Time in Yerevan: 11:07,   29 May 2024

From iPods to Space: Tony Fadell's quest to combat methane

From iPods to Space: Tony Fadell's quest to combat methane

BRATISLAVA, 15 MAY, ARMENPRESS. Over the past two decades, discussions on global warming have increasingly emphasized the critical need to reduce carbon dioxide emissions. Since the start of the Industrial Revolution, the level of carbon dioxide in the atmosphere has surged by 50 percent. This poses a severe threat to the planet's biodiversity, as high levels of carbon dioxide create a greenhouse effect that directly contributes to global warming. In response, major international organizations and leading nations are implementing various strategies to curb carbon dioxide emissions.

Recently, however, scientists have identified another gas that may be even more harmful and destructive to our environment: methane. The concentration of methane in the atmosphere has more than doubled over the last two hundred years. Experts now believe that methane is responsible for 20-30 percent of global warming.

American engineer and inventor Tony Fadell, best known for creating the iPod, has significantly contributed to identifying and reducing methane emissions in recent years.

Currently, much of Fadell's work focuses on promoting a sustainable future for Earth.

Speaking at the STARMUS festival in Bratislava, he explained how he became involved in combating methane emissions and highlighted the progress made so far.

"Armenpress" shares the key points from Tony Fadell's speech.

 

Space has always been a childhood dream

I’ve been building since a young age. I’ve always dreamed of Space. I saw the first shuttle launch when I was a kid. I was even born in the year of the first Apollo mission. So I’ve always grown up around the Space, but I have never done anything in Space. I’ve always dreamed of. But luckily 6-7 year ago I got a call to help build a satellite - a satellite that tracks methane around the globe.  

 

Why is it important to detect methane emissions?

This is the first global satellite to track methane around the planet. Why is it important? It is not the biggest gas in the atmosphere. CO2 is; it’s 76 % of the global emissions every year.

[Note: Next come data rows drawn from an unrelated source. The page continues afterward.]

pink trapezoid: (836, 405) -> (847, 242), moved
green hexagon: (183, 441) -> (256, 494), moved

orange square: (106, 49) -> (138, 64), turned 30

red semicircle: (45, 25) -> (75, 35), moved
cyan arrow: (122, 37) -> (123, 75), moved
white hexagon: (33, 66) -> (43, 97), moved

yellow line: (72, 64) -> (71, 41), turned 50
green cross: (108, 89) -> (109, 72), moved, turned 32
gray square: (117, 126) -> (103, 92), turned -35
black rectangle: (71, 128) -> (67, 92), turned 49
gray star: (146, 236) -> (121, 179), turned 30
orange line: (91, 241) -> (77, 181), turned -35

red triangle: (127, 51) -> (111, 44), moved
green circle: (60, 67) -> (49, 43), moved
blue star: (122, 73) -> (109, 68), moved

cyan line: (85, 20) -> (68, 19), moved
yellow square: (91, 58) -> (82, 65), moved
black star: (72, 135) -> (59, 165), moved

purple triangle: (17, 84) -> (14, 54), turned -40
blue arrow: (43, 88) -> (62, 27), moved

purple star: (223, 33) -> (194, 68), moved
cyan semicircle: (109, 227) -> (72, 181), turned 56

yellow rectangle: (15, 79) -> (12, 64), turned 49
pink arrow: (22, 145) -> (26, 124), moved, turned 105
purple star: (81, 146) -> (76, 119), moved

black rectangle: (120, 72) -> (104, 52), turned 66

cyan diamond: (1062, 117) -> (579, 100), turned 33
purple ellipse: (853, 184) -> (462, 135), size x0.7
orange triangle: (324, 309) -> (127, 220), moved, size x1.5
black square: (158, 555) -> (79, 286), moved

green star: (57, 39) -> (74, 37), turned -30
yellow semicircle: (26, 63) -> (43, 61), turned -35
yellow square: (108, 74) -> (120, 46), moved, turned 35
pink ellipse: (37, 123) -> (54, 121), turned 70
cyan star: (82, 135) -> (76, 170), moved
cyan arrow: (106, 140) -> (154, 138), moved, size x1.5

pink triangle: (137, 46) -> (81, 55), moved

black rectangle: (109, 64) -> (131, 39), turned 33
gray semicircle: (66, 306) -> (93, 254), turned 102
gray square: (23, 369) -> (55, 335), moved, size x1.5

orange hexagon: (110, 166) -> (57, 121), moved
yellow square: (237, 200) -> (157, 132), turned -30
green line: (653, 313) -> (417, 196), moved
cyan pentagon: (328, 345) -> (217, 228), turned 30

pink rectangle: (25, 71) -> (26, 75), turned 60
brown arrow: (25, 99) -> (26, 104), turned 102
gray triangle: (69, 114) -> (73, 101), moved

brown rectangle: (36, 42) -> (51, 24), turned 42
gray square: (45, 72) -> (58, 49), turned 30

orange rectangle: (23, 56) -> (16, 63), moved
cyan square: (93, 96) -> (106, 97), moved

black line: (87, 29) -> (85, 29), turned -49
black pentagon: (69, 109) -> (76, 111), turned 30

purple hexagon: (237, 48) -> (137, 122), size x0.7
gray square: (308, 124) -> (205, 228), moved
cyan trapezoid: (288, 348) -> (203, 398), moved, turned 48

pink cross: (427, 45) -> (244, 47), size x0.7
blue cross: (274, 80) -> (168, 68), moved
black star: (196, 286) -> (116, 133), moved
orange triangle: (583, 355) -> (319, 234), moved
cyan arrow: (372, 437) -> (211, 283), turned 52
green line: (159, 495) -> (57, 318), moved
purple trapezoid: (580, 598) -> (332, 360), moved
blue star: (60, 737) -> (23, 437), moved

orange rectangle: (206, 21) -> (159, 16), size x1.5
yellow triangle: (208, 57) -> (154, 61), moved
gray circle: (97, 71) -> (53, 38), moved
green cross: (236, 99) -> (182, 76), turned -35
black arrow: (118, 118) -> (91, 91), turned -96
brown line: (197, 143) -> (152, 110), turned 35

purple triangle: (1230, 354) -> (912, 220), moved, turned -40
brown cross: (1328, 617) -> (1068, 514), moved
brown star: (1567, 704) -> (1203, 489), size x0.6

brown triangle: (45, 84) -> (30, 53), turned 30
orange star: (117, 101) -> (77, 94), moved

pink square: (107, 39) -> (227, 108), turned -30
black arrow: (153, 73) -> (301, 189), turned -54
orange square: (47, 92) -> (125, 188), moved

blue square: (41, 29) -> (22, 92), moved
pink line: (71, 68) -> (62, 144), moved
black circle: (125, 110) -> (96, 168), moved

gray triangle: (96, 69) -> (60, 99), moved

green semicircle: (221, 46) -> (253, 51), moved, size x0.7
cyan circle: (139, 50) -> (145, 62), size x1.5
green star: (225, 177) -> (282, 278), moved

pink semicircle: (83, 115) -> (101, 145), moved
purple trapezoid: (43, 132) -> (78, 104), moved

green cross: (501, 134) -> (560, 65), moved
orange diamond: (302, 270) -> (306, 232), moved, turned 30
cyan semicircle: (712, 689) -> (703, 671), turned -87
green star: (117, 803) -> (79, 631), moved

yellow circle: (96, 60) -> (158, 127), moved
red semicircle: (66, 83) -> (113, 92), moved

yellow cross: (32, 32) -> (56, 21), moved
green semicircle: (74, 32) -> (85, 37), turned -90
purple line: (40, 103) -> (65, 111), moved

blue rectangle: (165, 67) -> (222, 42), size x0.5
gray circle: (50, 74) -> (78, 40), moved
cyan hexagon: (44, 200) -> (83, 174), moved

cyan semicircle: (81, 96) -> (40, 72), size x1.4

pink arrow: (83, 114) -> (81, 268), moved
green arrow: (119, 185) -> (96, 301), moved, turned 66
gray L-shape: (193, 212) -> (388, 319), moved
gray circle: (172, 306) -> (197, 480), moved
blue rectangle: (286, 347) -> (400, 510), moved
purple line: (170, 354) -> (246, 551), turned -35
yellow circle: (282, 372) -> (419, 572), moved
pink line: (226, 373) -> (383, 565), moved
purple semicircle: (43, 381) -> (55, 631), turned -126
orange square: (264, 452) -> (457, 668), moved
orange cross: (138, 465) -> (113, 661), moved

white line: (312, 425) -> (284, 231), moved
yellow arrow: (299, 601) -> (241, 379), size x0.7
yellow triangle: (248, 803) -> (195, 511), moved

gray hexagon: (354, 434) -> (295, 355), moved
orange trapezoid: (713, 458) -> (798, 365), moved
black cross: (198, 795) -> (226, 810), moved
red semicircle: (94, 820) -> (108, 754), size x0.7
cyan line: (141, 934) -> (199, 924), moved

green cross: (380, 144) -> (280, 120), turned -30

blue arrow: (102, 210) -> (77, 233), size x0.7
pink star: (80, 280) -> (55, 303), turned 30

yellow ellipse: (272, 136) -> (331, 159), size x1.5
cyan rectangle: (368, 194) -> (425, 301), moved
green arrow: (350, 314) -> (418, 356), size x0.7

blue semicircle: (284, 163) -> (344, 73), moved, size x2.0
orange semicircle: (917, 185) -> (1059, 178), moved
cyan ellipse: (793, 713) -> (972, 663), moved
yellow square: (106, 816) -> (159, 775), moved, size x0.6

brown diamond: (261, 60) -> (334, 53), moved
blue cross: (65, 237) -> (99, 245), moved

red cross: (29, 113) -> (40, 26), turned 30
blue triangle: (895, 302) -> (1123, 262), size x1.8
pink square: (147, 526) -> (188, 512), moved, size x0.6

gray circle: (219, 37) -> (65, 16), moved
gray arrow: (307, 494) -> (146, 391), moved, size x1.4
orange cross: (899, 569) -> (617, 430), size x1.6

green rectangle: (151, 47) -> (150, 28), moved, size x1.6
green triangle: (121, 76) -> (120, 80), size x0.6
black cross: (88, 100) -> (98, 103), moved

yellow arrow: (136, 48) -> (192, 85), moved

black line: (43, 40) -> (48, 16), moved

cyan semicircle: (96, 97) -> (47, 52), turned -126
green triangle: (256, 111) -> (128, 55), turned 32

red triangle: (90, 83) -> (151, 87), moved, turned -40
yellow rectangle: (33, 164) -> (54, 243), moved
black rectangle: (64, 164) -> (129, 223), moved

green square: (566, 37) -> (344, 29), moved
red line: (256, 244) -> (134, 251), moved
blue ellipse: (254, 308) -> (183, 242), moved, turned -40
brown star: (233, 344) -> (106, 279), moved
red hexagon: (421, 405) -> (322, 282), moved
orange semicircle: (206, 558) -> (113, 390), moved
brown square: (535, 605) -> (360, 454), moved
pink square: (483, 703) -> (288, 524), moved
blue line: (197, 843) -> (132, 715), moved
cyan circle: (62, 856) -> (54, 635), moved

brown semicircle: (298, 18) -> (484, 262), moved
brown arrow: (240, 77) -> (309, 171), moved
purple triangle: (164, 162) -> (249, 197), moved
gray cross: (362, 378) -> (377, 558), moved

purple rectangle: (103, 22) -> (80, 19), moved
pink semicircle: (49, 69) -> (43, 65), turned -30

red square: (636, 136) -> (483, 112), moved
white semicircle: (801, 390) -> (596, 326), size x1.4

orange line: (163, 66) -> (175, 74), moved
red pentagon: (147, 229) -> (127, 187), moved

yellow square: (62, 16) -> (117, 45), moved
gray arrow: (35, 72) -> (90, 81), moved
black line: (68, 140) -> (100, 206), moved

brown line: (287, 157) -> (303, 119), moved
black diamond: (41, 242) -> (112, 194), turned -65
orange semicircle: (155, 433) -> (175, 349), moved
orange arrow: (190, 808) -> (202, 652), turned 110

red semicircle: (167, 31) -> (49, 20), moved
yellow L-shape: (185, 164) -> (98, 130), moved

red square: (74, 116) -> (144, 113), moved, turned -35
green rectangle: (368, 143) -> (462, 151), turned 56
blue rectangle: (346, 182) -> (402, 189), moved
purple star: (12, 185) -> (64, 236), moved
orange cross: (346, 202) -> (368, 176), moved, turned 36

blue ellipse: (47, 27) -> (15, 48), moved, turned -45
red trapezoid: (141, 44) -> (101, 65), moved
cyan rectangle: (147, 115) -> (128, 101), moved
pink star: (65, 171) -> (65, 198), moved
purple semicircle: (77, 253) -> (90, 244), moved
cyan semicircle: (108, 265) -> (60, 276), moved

Methane is only 16 percent. The story is that methane is 80 times more powerful as a global warming gas than CO2. So yes, there is more CO2, but methane is a bigger problem, and it warms the Earth faster. And we have to address that as fast as possible, as well as we can. We can’t wait. 

And we’re putting more methane into the atmosphere every day, just like CO2. It’s not going down. And we have to solve this problem as soon as we can. Why? Because we believe we can slow the rate of the global warming by 30% by just tracking and cutting methane. Going and finding the sources of methane, reducing them and shutting them off.  

 

How does methane get into the atmosphere?

The number one cause for the leaks of methane, just like in the case of CO2, is the oil and gas industry. They are the number one cause in the US and worldwide. The second one after the oil and gas industry is agriculture, agricultural burps and farts. So we are focused, with our satellite, on looking at oil and gas emissions first, and next, we are going after agriculture.

After that there are landfills, where we dump all our trash. Our satellite will be able to cover all those. But first and foremost, we go over oil and gas, the fastest thing we can fix.

Now that we’ve been talking about this problem. The world didn’t know about methane problem 10 years ago.

After COP, the US and EU have woken up to this problem, and they have now impelemented all kinds of regulations, measures and fines for all those oil and gas producers to go after that and get that to fix the problems. That is amazing. This is amazing that 10 years ago, we were only talking about CO2, and now we are talking about methane, and we actually have legislation in place to fix it.

 

MethaneSat – our eye in the sky

There’s one issue. Where is the methane? Everybody sees there’s a problem, but where is it? We don’t have the global data until now.

Our mission with this satellite is to report where all the methane is, all of them, across the globe.

We can do that now with MethaneSat. Now we can have an eye in the sky checking up the entire globe for these missions.

We can even detect the location, we know how much and how fast these emissions happen every day.

MethaneSat is up there, it has been up there since March.

 

The satellite data will be free for researchers

Starting next month, we’re going to tell the world what we see. It orbits the globe every 95 minutes. And right now, it is focused on the top 80 percent of what we believe are the methane emitters on the planet. We will be able to recognize them, we’ll be able to tell the world about them.

But what’s also important is that the data from the satellite is free for researchers. The uncorrected, raw data will be available for anyone to use to help us with this search, with this hunt to help us figure out if maybe your neighbor has a methane leak, or maybe the industry or the company that you work for has a methane leak. We can all go and help stop these methane leaks. And any company that uses the data, they will have to pay for it. That’s how we continue to sustain this mission.